Madeleine felt all the air leave her lungs. “What? But why? Why would you do that, Luce? You know that I didn’t mean any harm that morning, and you agreed with me that it wasn’t right for Kate to be doing this. Why, then, would you turn around and stab me in the back?”

“That’s not it. Please understand, Madeleine, it’s nothing personal—”

“But of course it is! You, my friend—possibly the only remaining friend I have left—are going to stand up in court and tell people that I purposely sent Clara to school knowing she was ill. We already know that it doesn’t seem to matter whether I meant any malice or not; the very idea that I knew she was sick seems reason enough to make me a monster. Why, then, would you add fuel to the fire?”

There were tears in Lucy’s eyes now. “I don’t have a choice, sweetheart. I saw Rosie yesterday and it almost broke my heart. She’s not...good.”

Madeleine collapsed into the seat across from her, stunned. She honestly didn’t think things could get any worse and suddenly they had and then some. “How bad is it? Is she still in the hospital? Will she ever be OK again?”

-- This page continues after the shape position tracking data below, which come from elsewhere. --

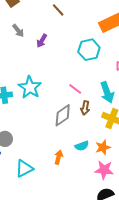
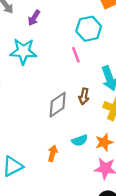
cyan star: (30, 87) -> (23, 51), moved, turned -30
pink line: (75, 89) -> (76, 55), moved, turned 32

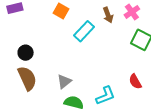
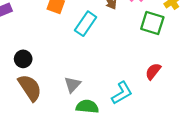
red semicircle: (135, 82) -> (153, 71), turned 77

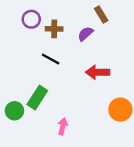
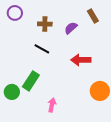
brown rectangle: (101, 14) -> (93, 16), moved
purple circle: (31, 19) -> (15, 13), moved

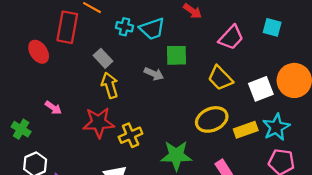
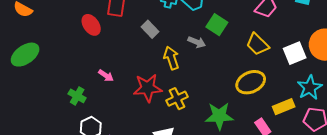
green square: (177, 55) -> (217, 25), turned 35
yellow arrow: (110, 85) -> (171, 58), moved
yellow rectangle: (246, 130) -> (284, 107), moved

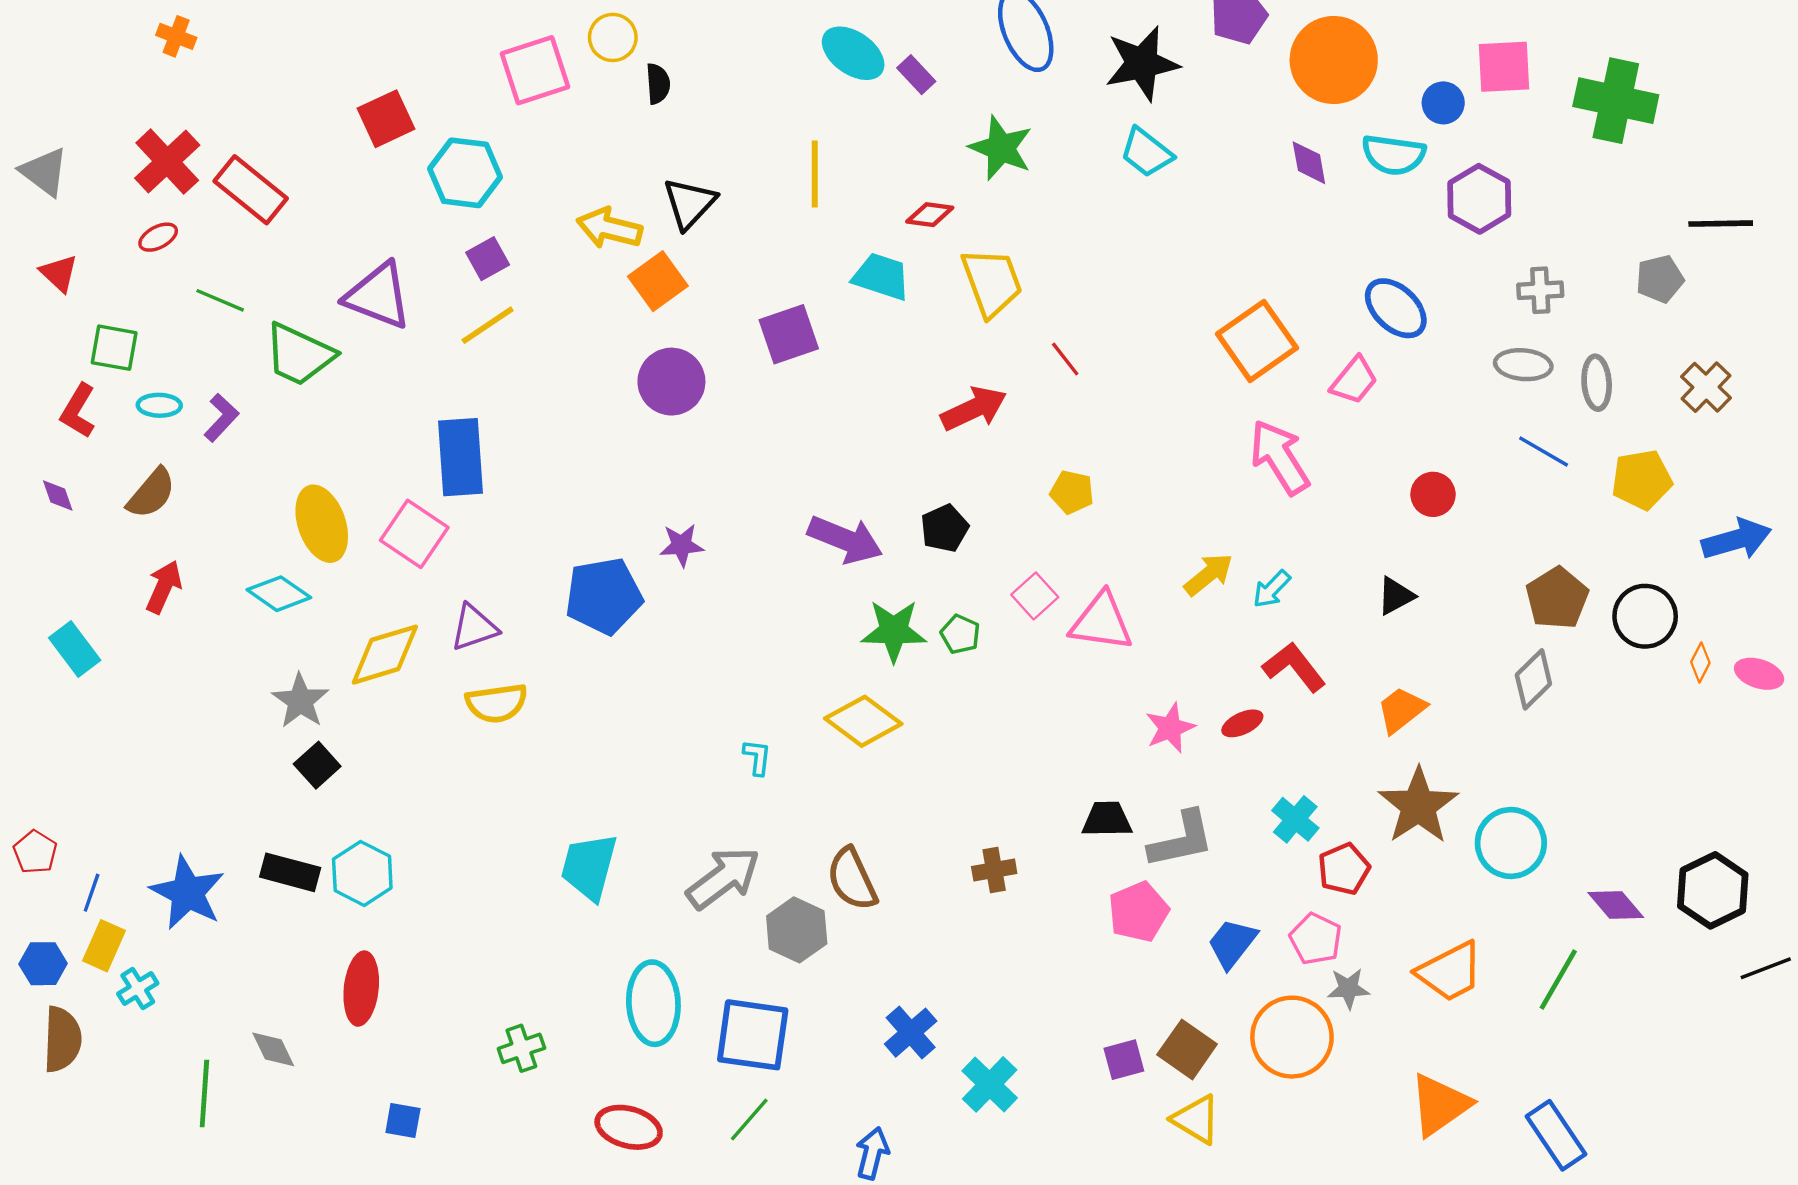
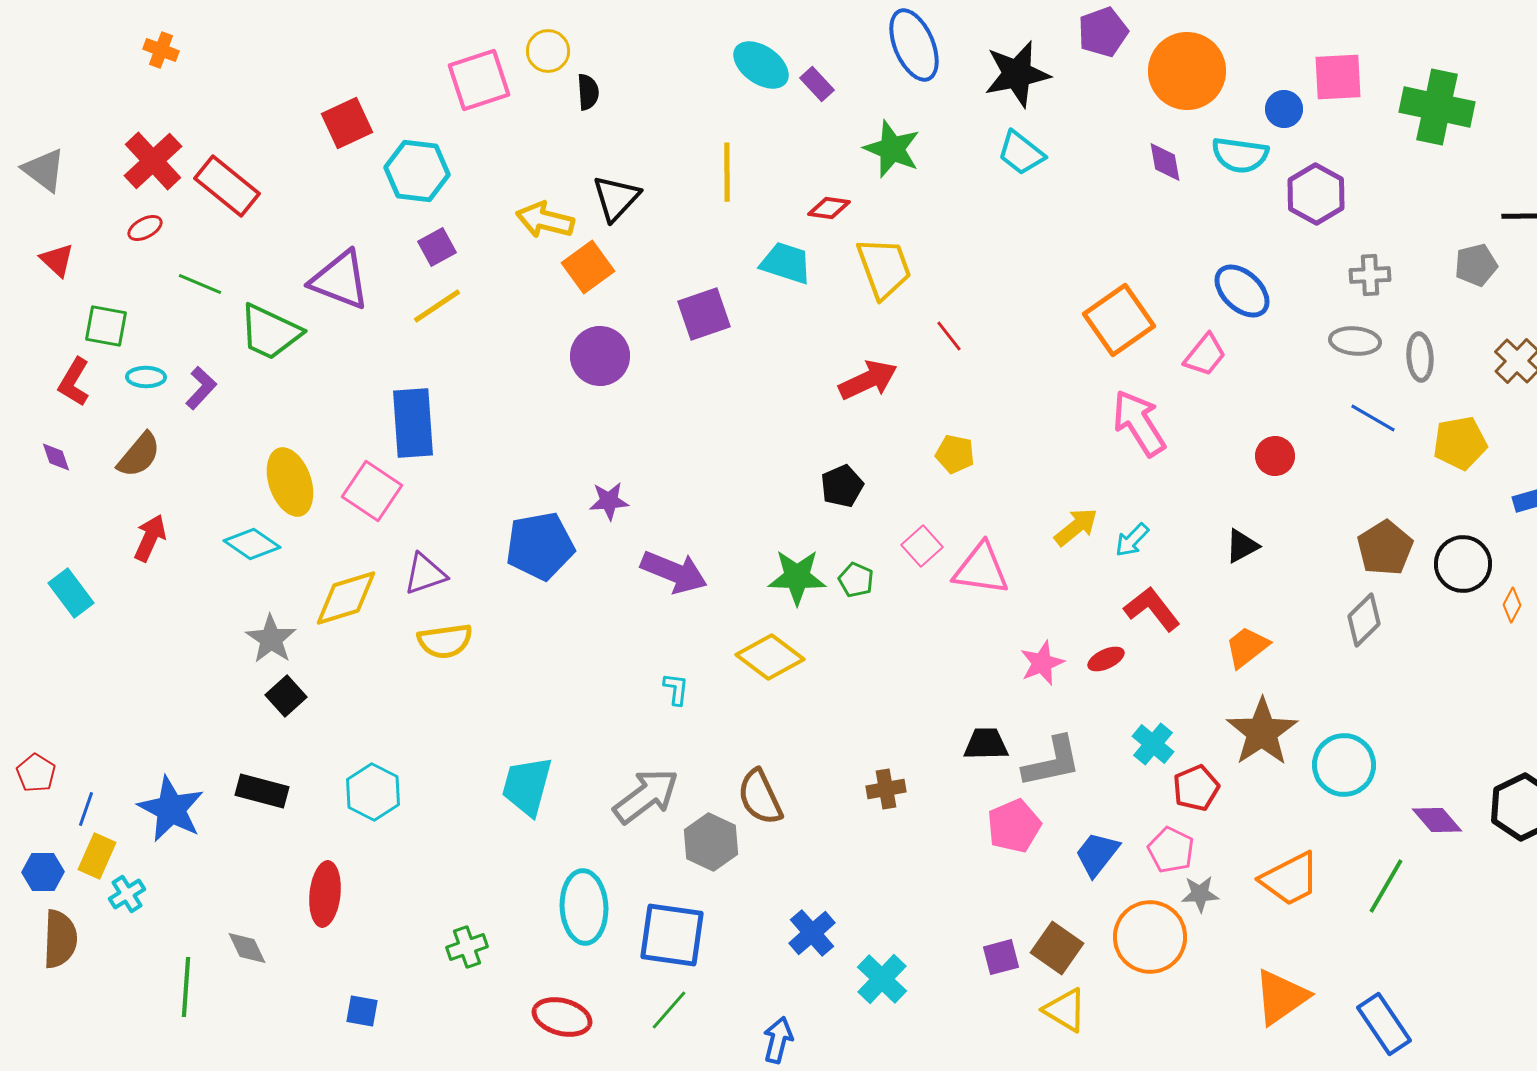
purple arrow: (845, 540) -> (674, 572), moved
cyan hexagon: (362, 873) -> (373, 792), moved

“She’s due to start rehab soon and they’re not yet sure when she’ll be ready to go home. But it’ll be a long road for her, that much is for sure.” Lucy sniffed. Then she reached for Madeleine’s hand across the table. “Look, for what it’s worth, I know Kate was in two minds all along about proceeding with the case. But now, with this, I realize she doesn’t have a choice. And she needs me.”

“Needs you to prove that I’m at fault. That I caused all this.” Madeleine’s brain swam with the horror of it all. To think that she could be held responsible for causing serious brain damage to a little girl. It didn’t matter that it was indirect or otherwise. This was the reality. Kate O’Hara’s reality was of course a million times worse, but that didn’t stop Madeleine from feeling nauseous about it, all the same.

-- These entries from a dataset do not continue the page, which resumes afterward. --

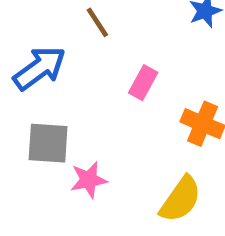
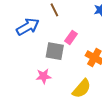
gray square: (48, 143) -> (55, 51), moved

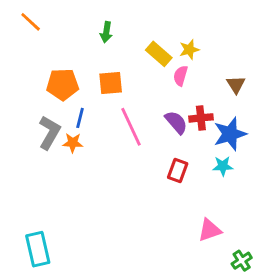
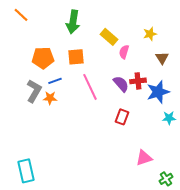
green arrow: (106, 32) -> (73, 22), size x1.6
yellow star: (189, 50) -> (150, 34), moved
blue line: (80, 118) -> (55, 81), turned 56
cyan star: (223, 166) -> (169, 118), moved

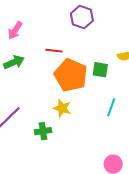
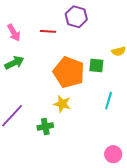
pink arrow: (15, 30) -> (14, 33), turned -60
red line: (54, 51) -> (48, 31), moved

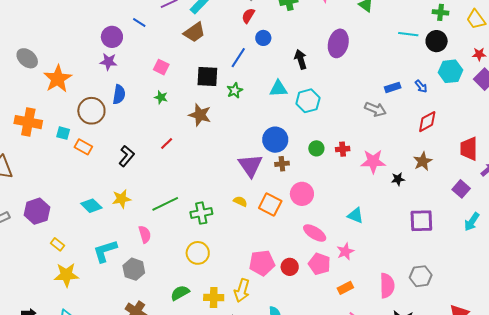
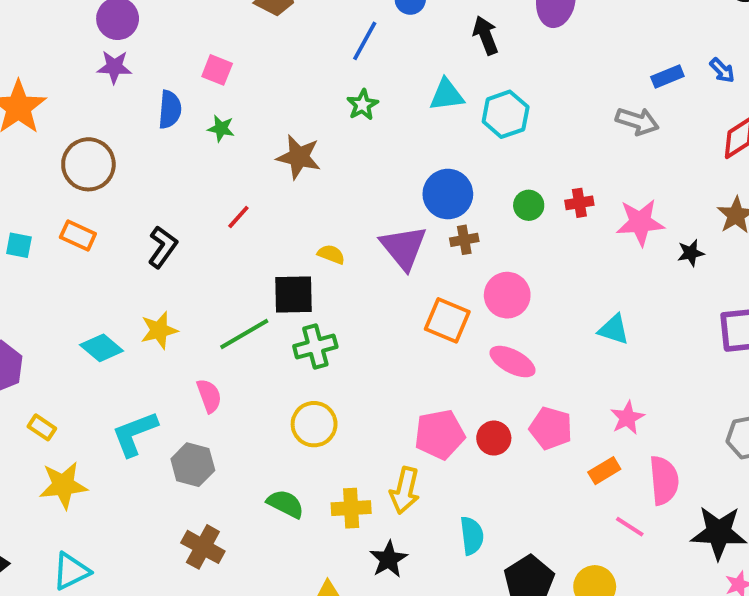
black square: (207, 77) -> (294, 295), moved
blue semicircle: (119, 94) -> (170, 110), moved
cyan square: (63, 133) -> (19, 245), moved
yellow semicircle: (240, 201) -> (331, 254), moved
pink ellipse: (315, 233) -> (512, 362), moved
pink star: (345, 251) -> (627, 418), moved
pink semicircle: (387, 286) -> (664, 480), moved
green semicircle: (180, 293) -> (285, 504), turned 60

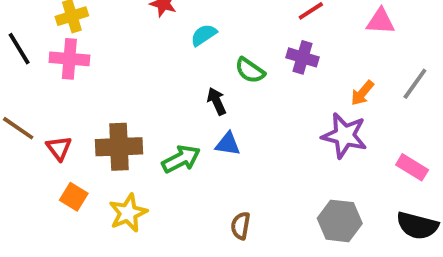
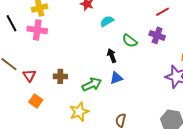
blue triangle: (228, 144) -> (116, 78), turned -32
brown cross: (119, 147) -> (60, 76), size x0.6
yellow star: (128, 213) -> (79, 112), moved

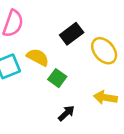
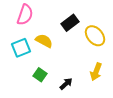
green square: (57, 78) -> (40, 75), moved
yellow arrow: (105, 98) -> (96, 72), turned -78

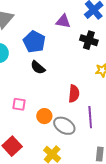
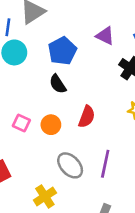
red semicircle: (74, 94) -> (87, 117), moved
orange circle: (44, 116) -> (51, 125), moved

“I was wondering...” Lucy began then and, at the tone of her voice, Madeleine turned her attention back to her friend, who sounded like she had something else on her mind. “I was wondering if...well, this is hard to say and please don’t take it the wrong way, but is there any possibility at all of you and Tom maybe agreeing to settle all this? Before it gets to court, I mean.”

Madeleine thought of her husband and how angry all of this had made him. How he’d vowed to protect his rights, would fight to the death to defend their family’s choices. There was no way Tom would back down from any of this.

Of course, Madeleine would do so in a heartbeat, especially with what had happened to Rosie in the aftermath, but Tom? No way.

By now, it had well and truly become personal. He’d been apoplectic from day one at the very idea of Kate using their anti-vaccination stance to accuse Clara of infecting Rosie, and since the public began to pile on, too, and on Madeleine personally, his outrage seemed to grow more with each passing day. For Tom, it was a direct attack on not just their personal liberty but their family, and her husband would defend both to the ends of the earth.

She could ask again but...

“I seriously doubt it, Lucy,” she told her friend despondently. “Tom’s already so furious with Kate and with the media for piling on over the vaccination thing. As far as he’s concerned, we haven’t broken any laws and have no case to answer.”

Though Madeleine wondered, now given that Lucy had agreed to provide Kate with the necessary testimony to support her supposed negligence, did those words still hold true?